The third concert I went to at Lucerne last week was under two aegises: first ‘Faith’, the theme of this year’s Festival, and second ‘Pollini Perspectives’. Maurizio Pollini coined this phrase or concept several years ago, as indicating his project of giving concerts in which he combines music we know and love with music we don’t know and hate — not that he put it in those terms, but that’s what it amounts to. The latter is always in the first half, naturally.
At Lucerne it was not Maurizio, but his gifted pianist son Daniele who took part in the first half, which was the first performance of Carnaval Nos 10, 11 and 12, by the distinguished Italian composer Salvatore Sciarrino. He was with the immensely virtuosic Klangform Wien, consisting on this occasion of two flutes, two clarinets, two trombones, two cellos and percussion, together with five of the New Vocal Soloists of Stuttgart. Anyone at all au fait with contemporary music would be able to deduce from that list alone what Carnaval 10–12 is like.
Billed as lasting about 23 minutes, it was actually more like 45. I found it torture, and I suspect that a large proportion of the audience did, though the work and its amiable composer were given a warm and prolonged reception. Sitting a few places along from Boulez, I was tempted to ask him how he found it, but my nerve failed me. The outer movements set two short poems of Sciarrino, who is much influenced by ‘Asian sources’. But the texts, printed in the programme, emerge one unrecognisable syllable at a time, so they are, in any ordinary sense, unfollowable. Much the same is true of the instrumental music, which manifests Sciarrino’s fascination with silence, fragmentation, and so forth. I strove to find a way into at least some of this work — I don’t enjoy sitting in mere bafflement — but I wasn’t able to.
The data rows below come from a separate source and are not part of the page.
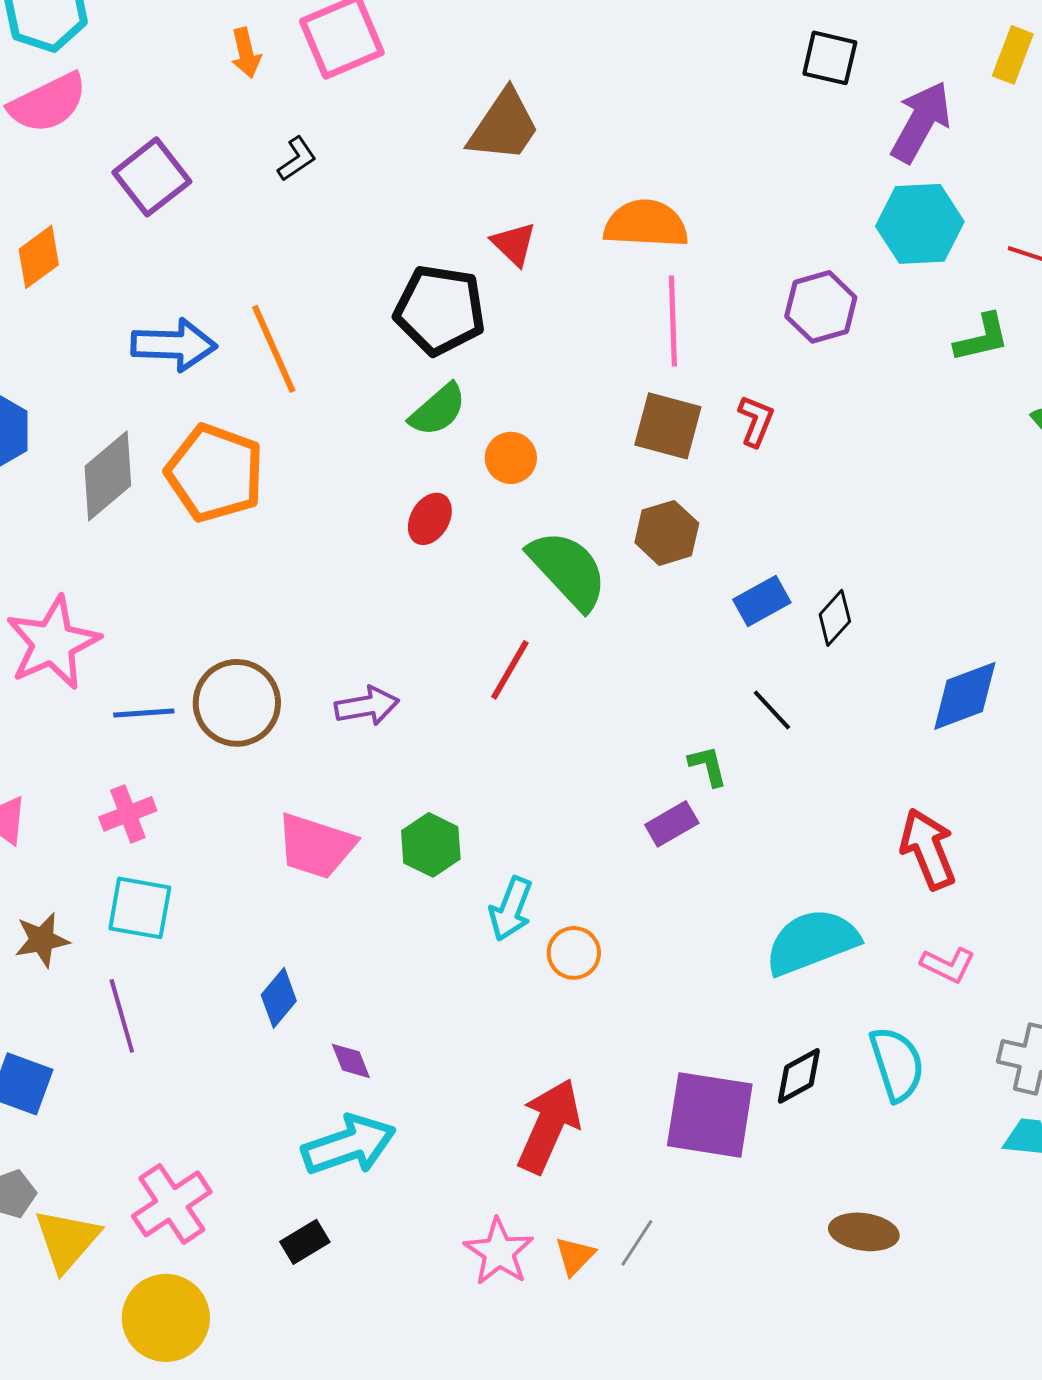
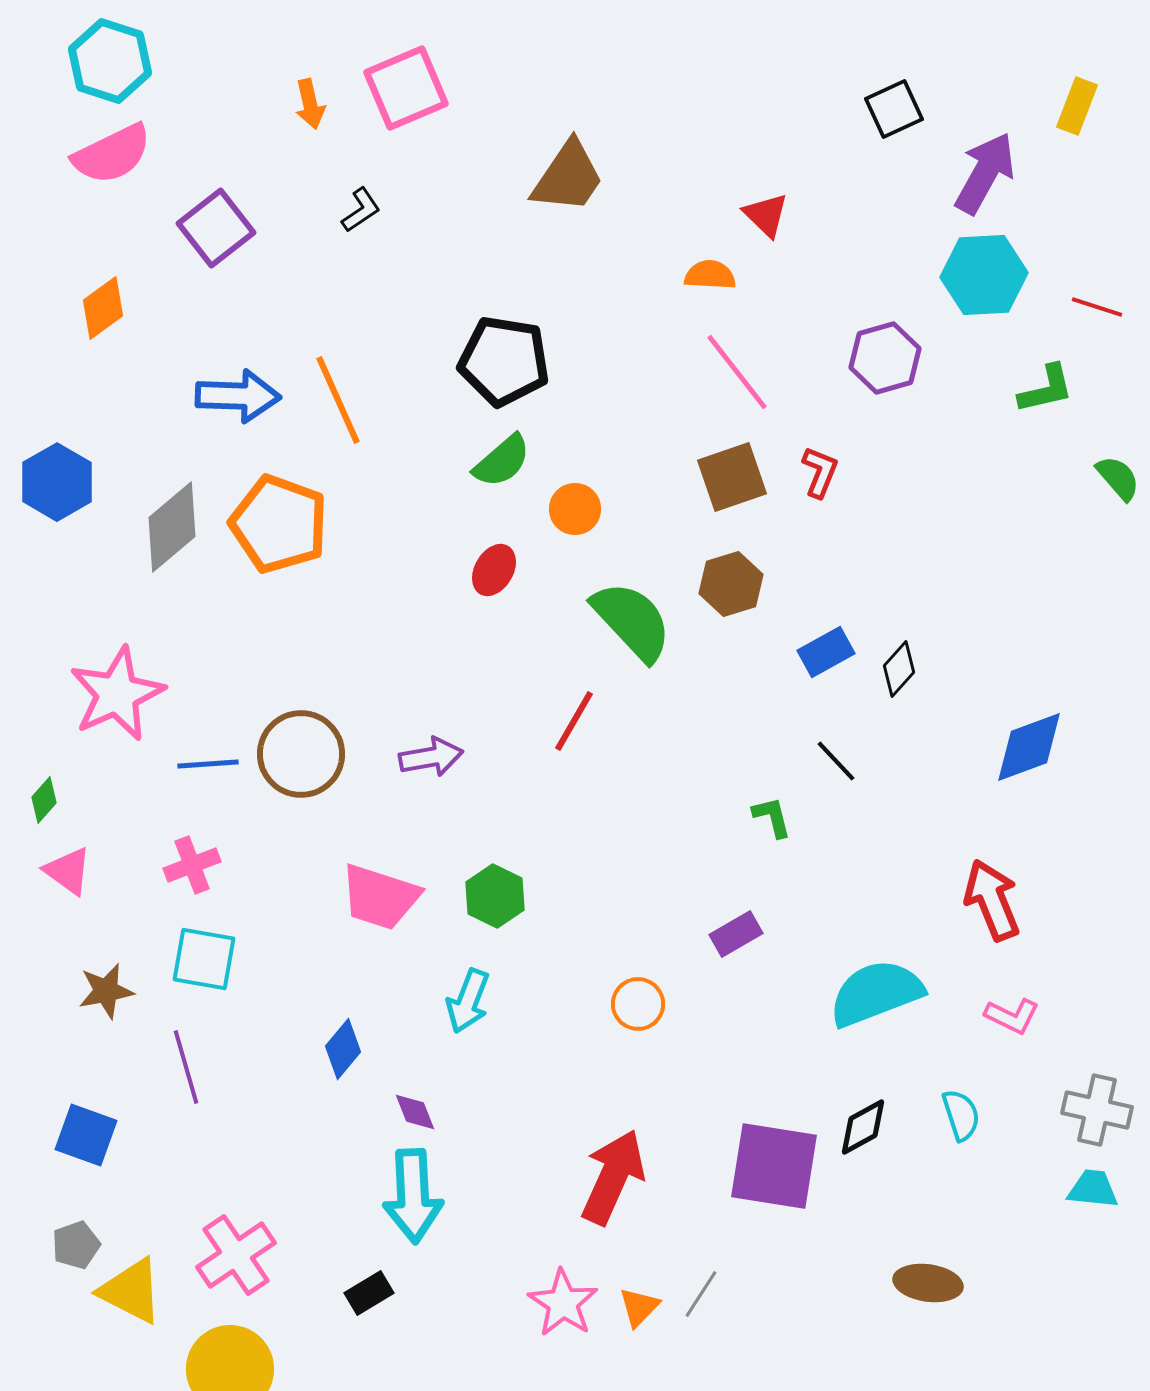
black square: (830, 58) -> (894, 109), turned -38
orange semicircle: (646, 224) -> (710, 275), size x0.6
red triangle: (514, 244) -> (766, 215), moved
pink line: (673, 321) -> (737, 372), turned -36
brown square: (668, 426) -> (732, 477), turned -34
purple rectangle: (672, 824) -> (736, 934), moved
cyan arrow: (511, 909) -> (468, 1001), moved
cyan semicircle: (897, 1064) -> (961, 1115), size x0.7
cyan arrow: (349, 1145) -> (413, 1196), turned 106
yellow triangle: (67, 1240) -> (131, 1291), turned -44

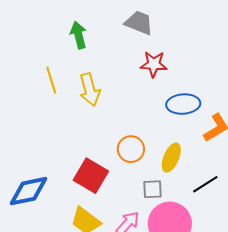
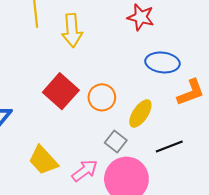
red square: (91, 176) -> (61, 91), moved
gray square: (152, 189) -> (116, 141), turned 30

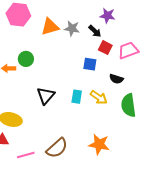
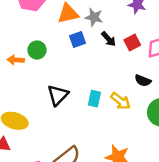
black arrow: (95, 31) -> (109, 39), moved
red square: (105, 48) -> (132, 42), turned 32
blue square: (90, 64) -> (77, 40), moved, turned -32

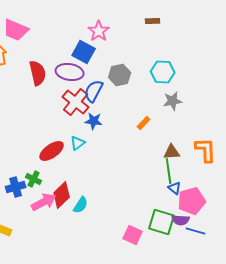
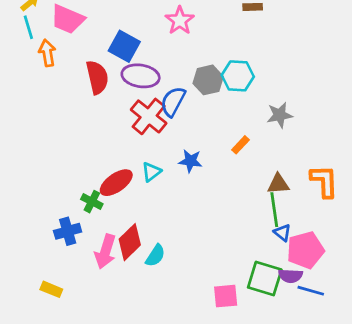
blue square: (84, 52) -> (124, 46), moved
cyan hexagon: (163, 72) -> (238, 76), moved
blue star: (94, 121) -> (190, 161), moved
green cross: (34, 179) -> (92, 202), moved
pink arrow: (44, 202) -> (105, 252), turned 135
pink square: (133, 235) -> (226, 296), turned -30

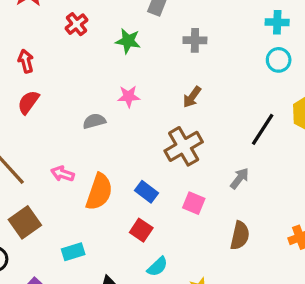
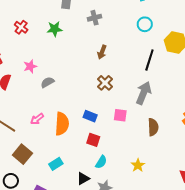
cyan circle: (279, 60) -> (145, 24), moved
pink star: (129, 96) -> (30, 66), moved
brown cross: (184, 146) -> (105, 83), size x0.7
pink arrow: (63, 174) -> (37, 119), turned -40
gray arrow: (240, 178) -> (144, 93), size x1.6
cyan semicircle: (157, 267) -> (101, 162), moved

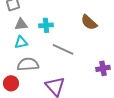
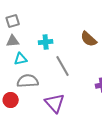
gray triangle: (21, 24) -> (13, 41), moved
gray line: (63, 49) -> (63, 66), turned 35

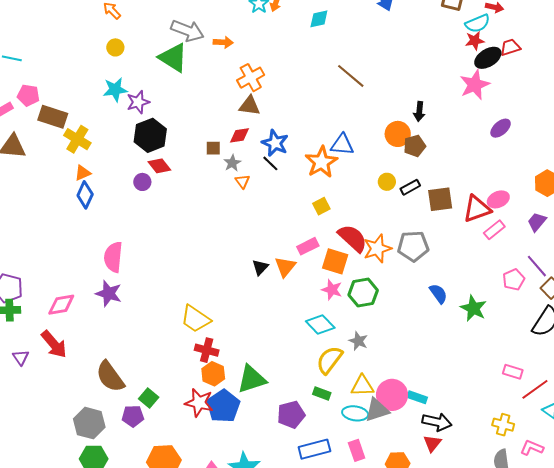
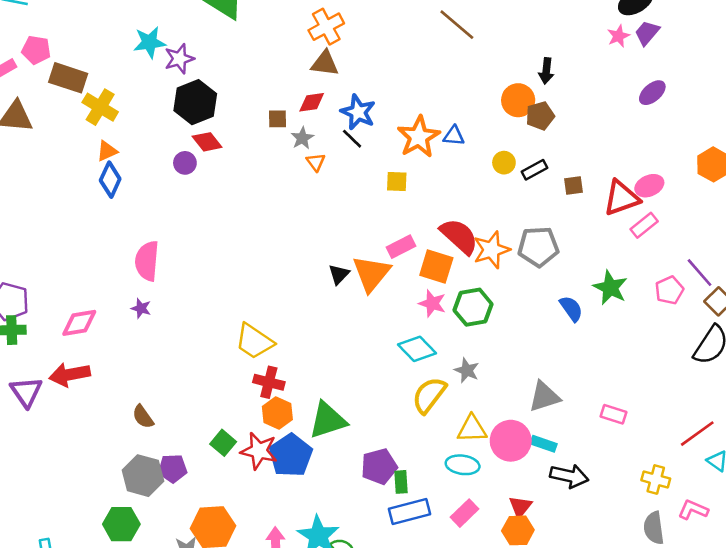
pink star: (475, 85) -> (618, 36), size x0.6
blue triangle: (342, 145) -> (454, 136), moved, size x0.7
brown square: (440, 199) -> (573, 185), size x0.6
yellow square: (321, 206) -> (397, 182), moved, turned 30
purple trapezoid: (537, 222) -> (647, 33), moved
orange triangle: (285, 267) -> (371, 273), size x1.4
purple star: (109, 293) -> (141, 308), size x0.6
green star: (473, 308) -> (610, 288), moved
red arrow: (54, 344) -> (70, 375), turned 120
purple triangle: (21, 357) -> (26, 392), size x1.5
pink rectangle: (513, 372) -> (614, 414), moved
brown semicircle: (110, 377) -> (143, 417), size x0.6
green rectangle: (322, 394) -> (401, 482), moved, turned 66
green square: (149, 398) -> (223, 443), moved
gray triangle: (377, 410) -> (544, 397), moved
gray hexagon: (89, 423) -> (143, 476), moved
red triangle: (432, 443) -> (520, 507), moved
pink rectangle: (357, 450) -> (464, 513), turned 65

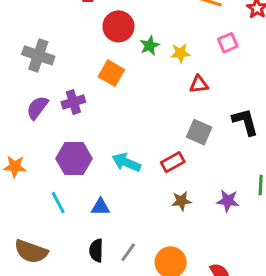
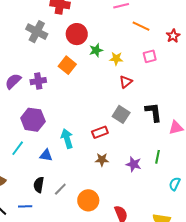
gray cross: (38, 55) -> (37, 32), moved
red triangle: (199, 84) -> (126, 82), turned -40
cyan arrow: (126, 162) -> (67, 139), moved, turned 42
cyan line: (58, 203) -> (18, 148), turned 56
I believe that a major part of Pollini’s agenda is to illuminate the new by the old and vice versa. But the only thing that’s necessary to illuminate works as supreme as Beethoven’s last three piano sonatas is a performance as transcendental as Pollini gave them on this occasion — and possibly the marvellous description of Opus 111 in Thomas Mann’s Dr Faustus, though the passage was mainly written by Adorno.
Whereas in some recent concerts I have found Pollini disengaged, here his commitment was evident. Dressed informally, he scuttled across to the piano, seeming excited at the prospect of what he was about to play. And the performances themselves were not typical of what Pollini has been like over the years. The rhapsodic, improvisatory style of the first movement of Opus 109 was precisely caught, and the variations unfolded with serene implacability. Pollini, 70 this year, still has all the muscle required for the ferocious scherzo of Opus 110 and the first movement of Opus 111, which received the most convincing treatment I have heard. If ‘Faith’ is really a useful term to use in relation to music, then perhaps the sublime second movement might at least illuminate what it is like to be blessed by Faith, even if you might feel like that without there being anything in the world to justify it. For the rest of us such sublimity exists without bearing testimony to anything other than Beethoven’s creativity, fully realised on this overwhelming occasion.
Back to earth with the Grimeborn Festival in Dalston, a worthy enterprise of bringing opera to places it normally doesn’t reach. It has a lot in common with Tête à Tête, but that organisation wisely confines itself to new or evolving pieces, while at Dalston there are those, and obscure 20th-century operas, and also some classics done on the cheap. Unable this year to go to any of the new works, I went to Heritage Opera’s production of The Marriage of Figaro, and found it a lesson in exactly how not to treat Mozart. There is piano accompaniment only, but that can be lived with, if the pianist is good enough, and this one was; but the Overture was abridged and Figaro and Susanna’s second duet was omitted.
In the small temporary space, used while ‘a 300-seat eco-theatre’ is being built, we were bawled at mercilessly by all the cast, which matched its vocal efforts with appalling ham acting, every joke nailed to the floor. There were some talented and not unknown singers, but the whole enterprise was sabotaged by a comprehensive denial of everything that Mozart stands for and embodies. What is the point of having the characters dressed in period costume, more or less, but singing in a slangy contemporary idiom? There’s no doubt about what is going on in Figaro, but the miracle is that it is all presented in impeccable taste. That’s such an elementary reflection that I can only think that Heritage Opera brushed it aside, disastrously.